A 17-year-old girl was the first to die from euthanasia since policy makers lifted age restrictions on legal euthanasia in Belgium two years ago.
The girl was suffering from a terminal illness and, according to the euthanasia commission head Wim Distelmans, was going through “unbearable physical pain.” The patient was given pallative sedation to induce coma.
"Fortunately there are very few children who are considered [for euthanasia] but that does not mean we should refuse them the right to a dignified death," he told local Het Nieuwsblad newspaper, BBC reported.
He also emphasized that the girl was “almost 18,” in which case parental consent was necessary before the procedure could be done.
Liberal Senator Jean-Jacques De Gucht, who authored the law legalizing assisted death for minors, said it was comforting to know that young people in the terminal stages of illness and who suffer from pain are now faced with a choice.
“It’s terrible when a youngster suffers, but it gives me some comfort to know that now there is a choice out there for children in the final terminal stages,” De Gucht told the Associated Press. “It’s important that society doesn’t neglect people in such pain.”
Lawmakers gained a lot of public support when euthanasia for minors was legalized in 2014. However, the move was opposed by the Catholic Church, pro-life groups and a group of doctors.
Alex Schadenberg of the Euthanasia Prevention Coalition said euthanasia in the country has become a convenient “cover-up” for medical errors.

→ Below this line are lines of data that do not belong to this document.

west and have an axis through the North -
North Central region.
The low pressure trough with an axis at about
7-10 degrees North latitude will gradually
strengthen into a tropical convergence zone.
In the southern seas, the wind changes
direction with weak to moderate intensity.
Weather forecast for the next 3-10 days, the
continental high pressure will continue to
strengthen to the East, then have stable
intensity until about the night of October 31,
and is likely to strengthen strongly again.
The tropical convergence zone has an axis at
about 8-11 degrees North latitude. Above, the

“Regardless of disability, life should be valued. To pass legislation that allows termination of life for people with disabilities who are minors is unacceptable,” he said. “Instead we must make every effort to use the research provided to us to provide attentive care to relieve their physical suffering in a moral way.”
Others who didn’t agree with lifting the age restrictions for euthanasia asked if it was right for minors to choose whether they want to live or die.

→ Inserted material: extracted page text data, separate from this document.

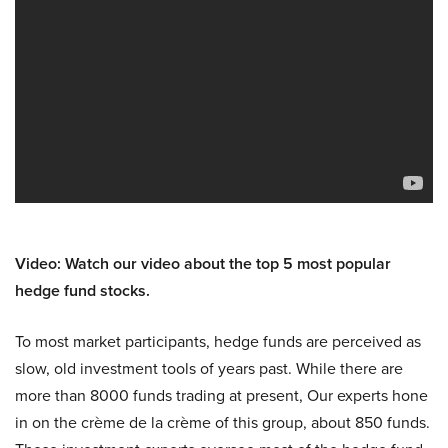
Video: Watch our video about the top 5 most popular
hedge fund stocks.
To most market participants, hedge funds are perceived as
slow, old investment tools of years past. While there are
more than 8000 funds trading at present, Our experts hone
in on the crème de la crème of this group, about 850 funds.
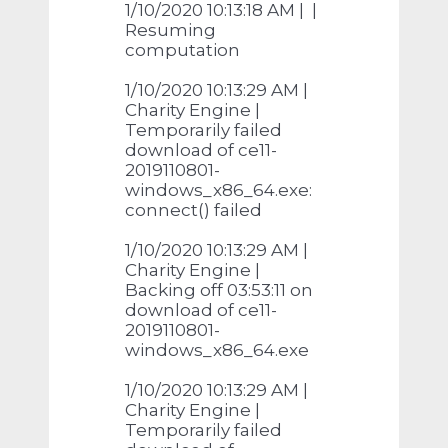
1/10/2020 10:13:18 AM | |
Resuming
computation
1/10/2020 10:13:29 AM |
Charity Engine |
Temporarily failed
download of ce11-
2019110801-
windows_x86_64.exe:
connect() failed
1/10/2020 10:13:29 AM |
Charity Engine |
Backing off 03:53:11 on
download of ce11-
2019110801-
windows_x86_64.exe
1/10/2020 10:13:29 AM |
Charity Engine |
Temporarily failed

"A lot of people - in whatever profession - still have a problem coping with the idea that people can choose when they end their own life," De Gucht said.
Belgium stands as the only country that does not impose age restrictions for euthanasia. However, strictly enforced regulations are set in place prior to the procedure.
Aside from a minor needing parental consent, he or she should be at the final stages of a terminal illness. The person should also display an ability to make rational decisions. Furthermore, the minor should have expressed willingness for assisted death not just once but several times.
When such requirements are met, two doctors, one of whom is a psychiatrist, should approve the request.
The Catholic Church considered the news about Belgium’s first minor dying from euthanasia “worrisome” and “painful.”
“It pains us as Christians but it also pains us as persons,” Genoa Cardinal Angelo Bagnasco said, according to Italian news agency ANSA.